Les eaux de la Seine au XVIIIe siècle

Les eaux de la Seine au XVIIIe siècle servaient pour boire mais devaient être prélevées plutôt loin des rives

 

Une eau propre ?

Selon Louis Sébastien Mercier, la Seine avait une eau des plus saines. Il indiquait que pour cela, il fallait tout de même veiller à la prélever à une certaine distance des rives. Pour la boire, il était nécessaire la laisser reposer quelques jours. S’appuyant sur les idées de la chimie d’alors, il la déclarait plus pure que l’eau transparente.

Toutefois, sa propreté était toutefois mise en cause à cette époque. Certains lui attribuaient la cause des diarrhées aigües.

 

Une eau salie par l’activité humaine

Au fur et à mesure qu’elle coulait dans Paris, l’eau se salissait tout de même. En effet, les laveuses venaient nombreuses sur les bateaux lavoirs.

Les égouts se vidaient également dans la Seine légèrement en aval de l’Institut de France

Une eau qui servait seulement à quelques quartiers

Seulement une partie de la ville était alimentée avec l’eau de la Seine. En effet, quelques canaux distribuaient des fontaines. L’eau était extraite du fleuve à l’aide de pompe (Samaritaine et Notre Dame), mais aussi grâce à des voitures et des chevaux qu’on utilisait pour s’éloigner des rives.

Les porteurs d’eau couraient pour l’apporter dans la ville. Toutefois, cet approvisionnement était loin d’être suffisant pour tout Paris.

L’agiotage de la distribution de l’eau

Au XVIIIe siècle, un projet émergea pour diffuser l’eau dans toutes les maisons. Il fut aussitôt pris par les agioteurs. En effet, une compagnie fut créée pour cela. De nombreux parisiens souhaitèrent être de la partie et apportèrent des fonds pour cette entreprise.
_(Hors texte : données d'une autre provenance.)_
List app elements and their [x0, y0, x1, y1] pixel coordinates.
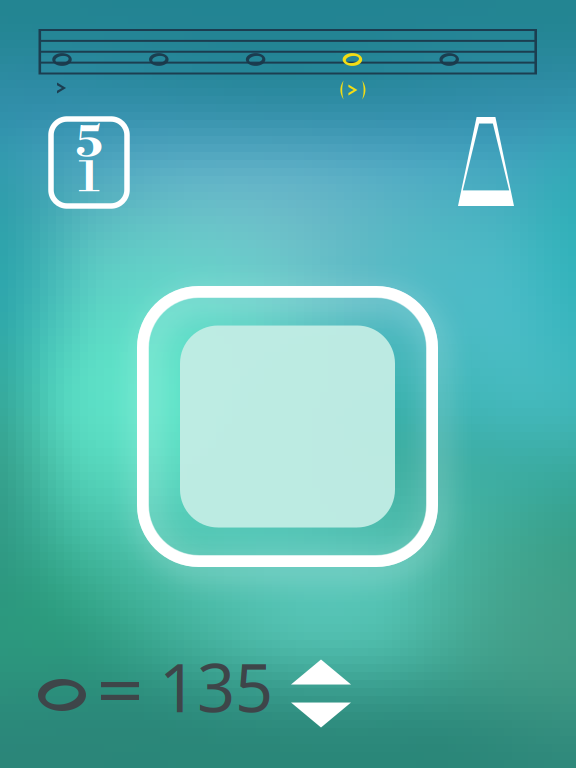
button[interactable]: Increase tempo — [291, 656, 351, 688]
button[interactable]: Time signature 5 over 1 — [51, 119, 127, 206]
staticText: 135 — [159, 642, 273, 730]
button[interactable]: Metronome sound settings — [449, 111, 523, 212]
button[interactable]: Start metronome — [115, 264, 460, 589]
staticText: 5 — [76, 116, 102, 170]
staticText: 1 — [78, 150, 100, 206]
button[interactable]: Decrease tempo — [291, 700, 351, 730]
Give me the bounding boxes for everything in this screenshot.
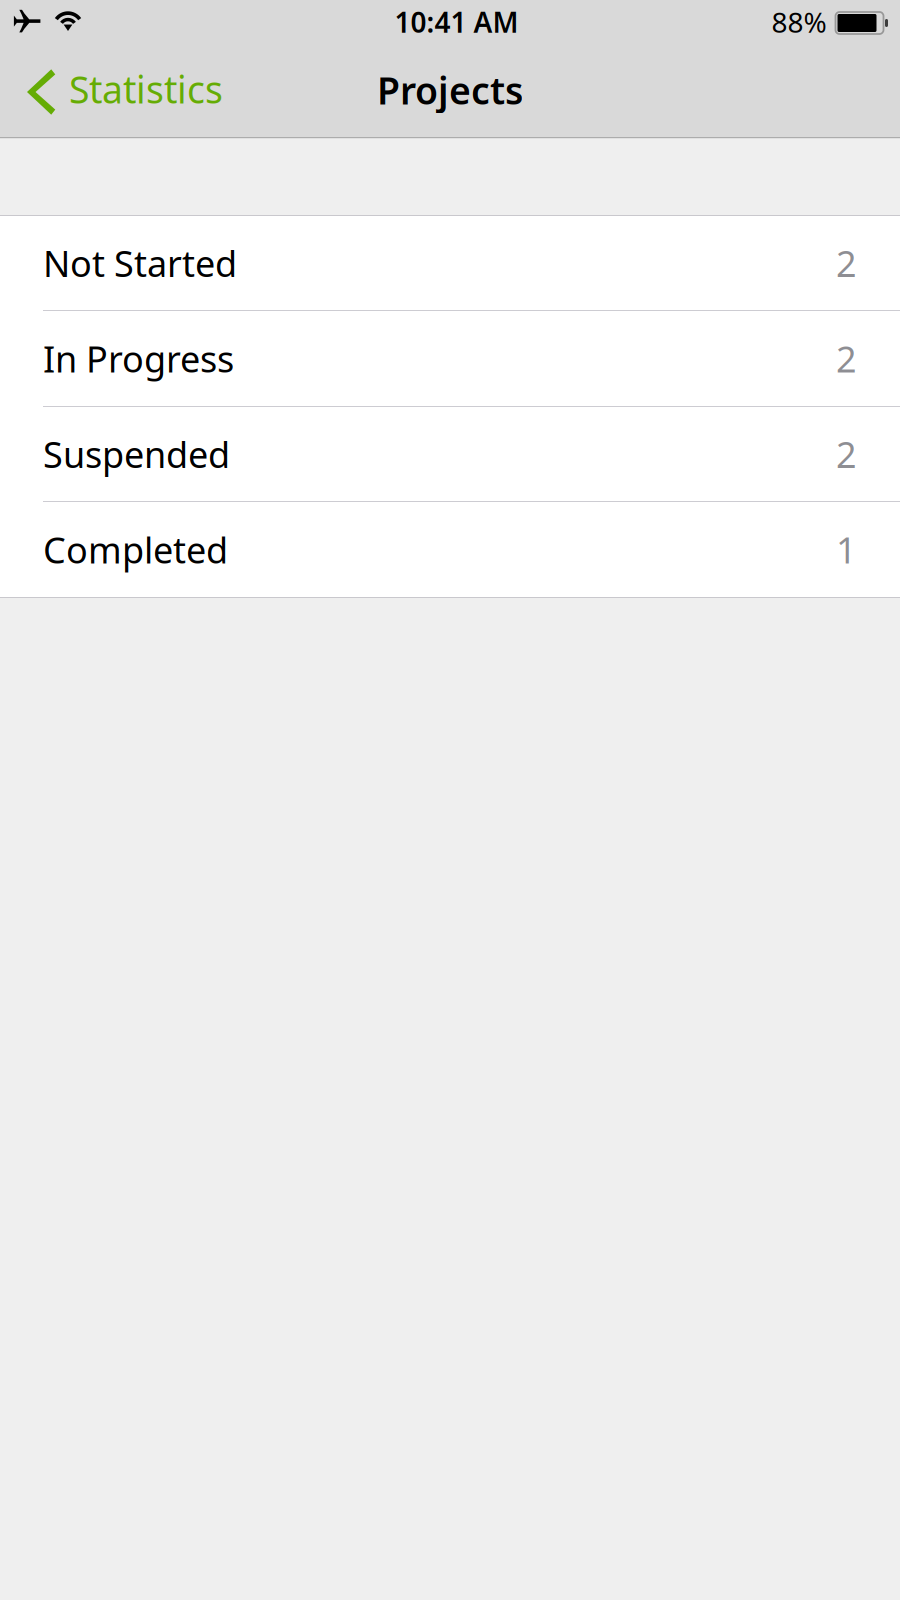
button[interactable]: In Progress [0,311,900,407]
staticText: 1 [836,526,857,573]
staticText: 2 [836,335,857,382]
button[interactable]: Not Started [0,216,900,311]
staticText: Statistics [69,64,223,114]
staticText: In Progress [43,335,234,382]
staticText: 88% [772,3,826,41]
staticText: 10:41 AM [394,3,518,41]
button[interactable]: Suspended [0,407,900,502]
staticText: Projects [377,65,523,115]
staticText: Suspended [43,430,230,478]
staticText: Not Started [43,239,237,287]
staticText: Completed [43,526,228,573]
button[interactable]: Completed [0,502,900,597]
button[interactable]: Back to Statistics [0,50,233,137]
staticText: 2 [836,430,857,478]
staticText: 2 [836,239,857,287]
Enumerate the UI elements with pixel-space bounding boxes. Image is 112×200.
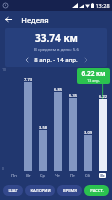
button[interactable]: 6.22 [95,67,110,171]
button[interactable]: 6.22 км [77,68,110,84]
staticText: Ср [40,173,45,178]
button[interactable]: Пт [65,171,80,180]
button[interactable]: Сб [80,171,95,180]
button[interactable]: Back [0,11,17,28]
staticText: ВРЕМЯ [63,188,77,194]
button[interactable]: Вт [21,171,35,180]
button[interactable]: 3.09 [80,67,95,171]
staticText: Неделя [21,15,49,25]
button[interactable]: Next week [81,55,90,64]
button[interactable]: Пн [7,171,21,180]
staticText: Пн [11,173,17,178]
staticText: В среднем в день: 5.6 [34,46,79,52]
staticText: Вс [100,173,105,178]
button[interactable]: Previous week [22,55,31,64]
staticText: 13:28 [95,2,110,9]
button[interactable]: 6.85 [50,67,65,171]
button[interactable]: Чт [50,171,65,180]
staticText: 3.58 [39,125,47,130]
staticText: 33.74 км [35,31,78,45]
staticText: 6.22 [99,94,107,99]
button[interactable]: ВРЕМЯ [57,185,82,196]
staticText: 13 апр. [87,78,100,83]
button[interactable]: Вс [95,171,110,180]
button[interactable]: 3.58 [35,67,50,171]
staticText: КАЛОРИИ [30,188,51,194]
staticText: ШАГ [8,188,18,194]
staticText: Вт [26,173,31,178]
staticText: 6.22 км [81,69,106,78]
staticText: РАССТ. [90,188,104,194]
staticText: 7.73 [24,77,32,82]
staticText: 6.85 [54,87,62,92]
button[interactable]: 6.35 [65,67,80,171]
staticText: 0 [2,167,4,171]
staticText: 10 [2,68,6,72]
staticText: 6.35 [69,93,77,98]
staticText: Сб [85,173,90,178]
button[interactable]: РАССТ. [84,185,109,196]
staticText: 3.09 [84,130,92,135]
button[interactable]: ШАГ [3,185,23,196]
staticText: Чт [55,173,60,178]
button[interactable]: 7.73 [21,67,35,171]
button[interactable]: Ср [35,171,50,180]
staticText: Пт [70,173,75,178]
staticText: 8 апр. - 14 апр. [34,56,78,64]
button[interactable]: КАЛОРИИ [25,185,55,196]
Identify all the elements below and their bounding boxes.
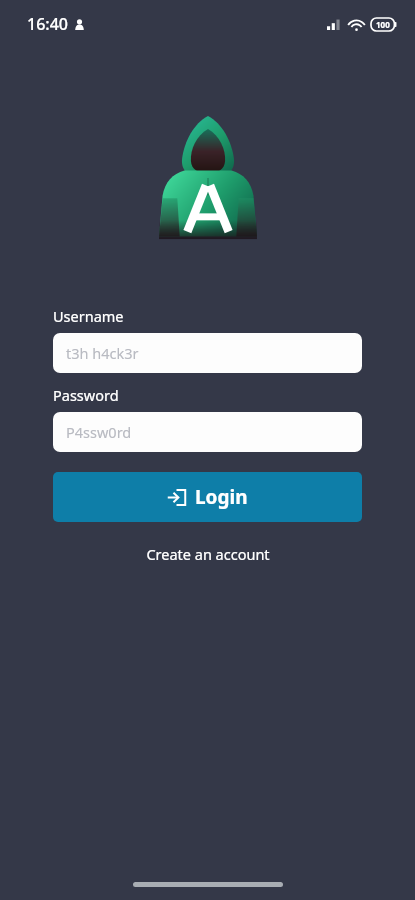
button[interactable]: Login [53, 472, 362, 522]
staticText: P4ssw0rd [66, 422, 132, 442]
staticText: 100 [376, 19, 390, 30]
staticText: 16:40 [27, 13, 68, 35]
button[interactable]: Create an account [53, 540, 362, 568]
staticText: t3h h4ck3r [66, 343, 139, 363]
staticText: Password [53, 385, 119, 405]
staticText: Create an account [146, 544, 270, 564]
button[interactable]: t3h h4ck3r [53, 333, 362, 373]
staticText: Username [53, 306, 124, 326]
button[interactable]: P4ssw0rd [53, 412, 362, 452]
staticText: Login [195, 484, 248, 510]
Pour entretenir cette compagnie, on évoqua un temps de former un régiment avec les porteurs d’eau, de rendre obligatoire sa vente. Certains n’hésitèrent pas à demander la suppression des fontaines publiques et la fermeture… de la Seine.

On avait placé progressivement des tuyaux dans les rues. Mais son entretien supposait alors de retirer les pavés, ce qui générait beaucoup de travaux. Les accidents de circulation se multipliaient à proximité.